## EXERCISE AIM
The required output is the stretch from the line containing "Calcule o frete" through the line containing "Gordion Müzesi’nde sergileniyor." in the records below, unaltered and with no pictures.

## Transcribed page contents
┄┄┄┄┄┄┄┄┄┄┄┄┄┄┄┄┄┄┄┄

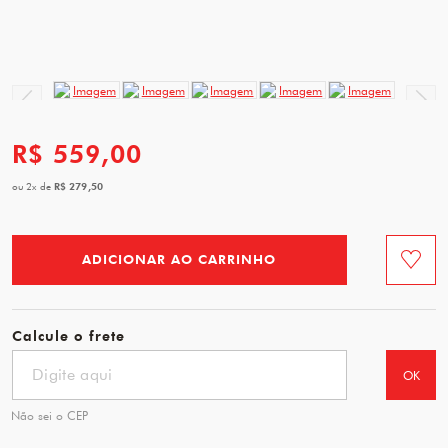
R$ 559,00
R$ 279,50
ou
2
x
de
ADICIONAR AO CARRINHO
Favorit
Calcule o frete
OK
Não sei o CEP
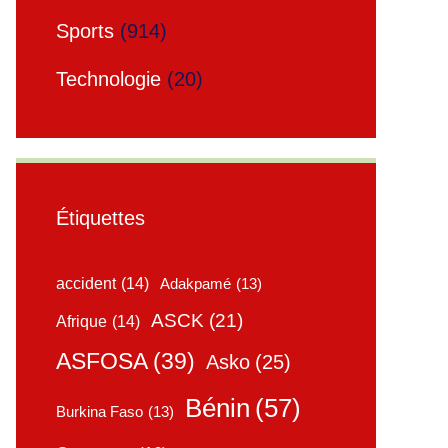
Sports
(914)
Technologie
(20)
Étiquettes
accident
(14)
Adakpamé
(13)
ASCK
(21)
Afrique
(14)
ASFOSA
(39)
Asko
(25)
Bénin
(57)
Burkina Faso
(13)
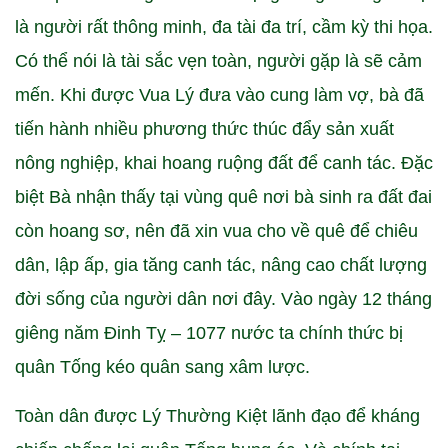
là người rất thông minh, đa tài đa trí, cầm kỳ thi họa.
Có thể nói là tài sắc vẹn toàn, người gặp là sẽ cảm
mến. Khi được Vua Lý đưa vào cung làm vợ, bà đã
tiến hành nhiều phương thức thúc đẩy sản xuất
nông nghiệp, khai hoang ruộng đất để canh tác. Đặc
biệt Bà nhận thấy tại vùng quê nơi bà sinh ra đất đai
còn hoang sơ, nên đã xin vua cho về quê để chiêu
dân, lập ấp, gia tăng canh tác, nâng cao chất lượng
đời sống của người dân nơi đây. Vào ngày 12 tháng
giêng năm Đinh Tỵ – 1077 nước ta chính thức bị
quân Tống kéo quân sang xâm lược.
Toàn dân được Lý Thường Kiệt lãnh đạo để kháng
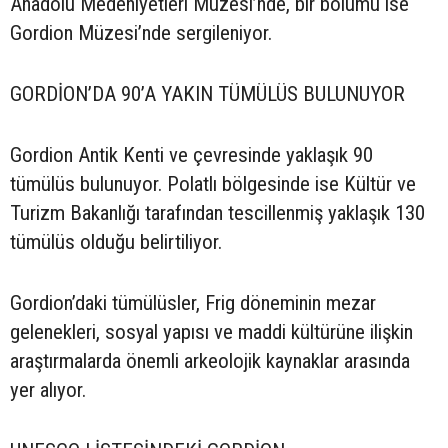
Anadolu Medeniyetleri Müzesi’nde, bir bölümü ise
Gordion Müzesi’nde sergileniyor.
GORDİON’DA 90’A YAKIN TÜMÜLÜS BULUNUYOR
Gordion Antik Kenti ve çevresinde yaklaşık 90
tümülüs bulunuyor. Polatlı bölgesinde ise Kültür ve
Turizm Bakanlığı tarafından tescillenmiş yaklaşık 130
tümülüs olduğu belirtiliyor.
Gordion’daki tümülüsler, Frig döneminin mezar
gelenekleri, sosyal yapısı ve maddi kültürüne ilişkin
araştırmalarda önemli arkeolojik kaynaklar arasında
yer alıyor.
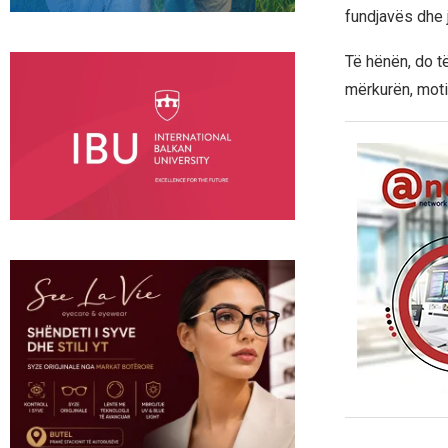
fundjavës dhe
Të hënën, do t
mërkurën, moti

┄┄┄┄┄┄┄┄┄┄┄┄┄┄┄┄┄┄┄┄

## EXPECTED ANSWER
Calcule o frete
OK
Não sei o CEP
Sports
(914)
Technologie
(20)
Étiquettes
accident
(14)
Adakpamé
(13)
ASCK
(21)
Afrique
(14)
ASFOSA
(39)
Asko
(25)
Bénin
(57)
Burkina Faso
(13)
là người rất thông minh, đa tài đa trí, cầm kỳ thi họa.
Có thể nói là tài sắc vẹn toàn, người gặp là sẽ cảm
mến. Khi được Vua Lý đưa vào cung làm vợ, bà đã
tiến hành nhiều phương thức thúc đẩy sản xuất
nông nghiệp, khai hoang ruộng đất để canh tác. Đặc
biệt Bà nhận thấy tại vùng quê nơi bà sinh ra đất đai
còn hoang sơ, nên đã xin vua cho về quê để chiêu
dân, lập ấp, gia tăng canh tác, nâng cao chất lượng
đời sống của người dân nơi đây. Vào ngày 12 tháng
giêng năm Đinh Tỵ – 1077 nước ta chính thức bị
quân Tống kéo quân sang xâm lược.
Toàn dân được Lý Thường Kiệt lãnh đạo để kháng
Anadolu Medeniyetleri Müzesi’nde, bir bölümü ise
Gordion Müzesi’nde sergileniyor.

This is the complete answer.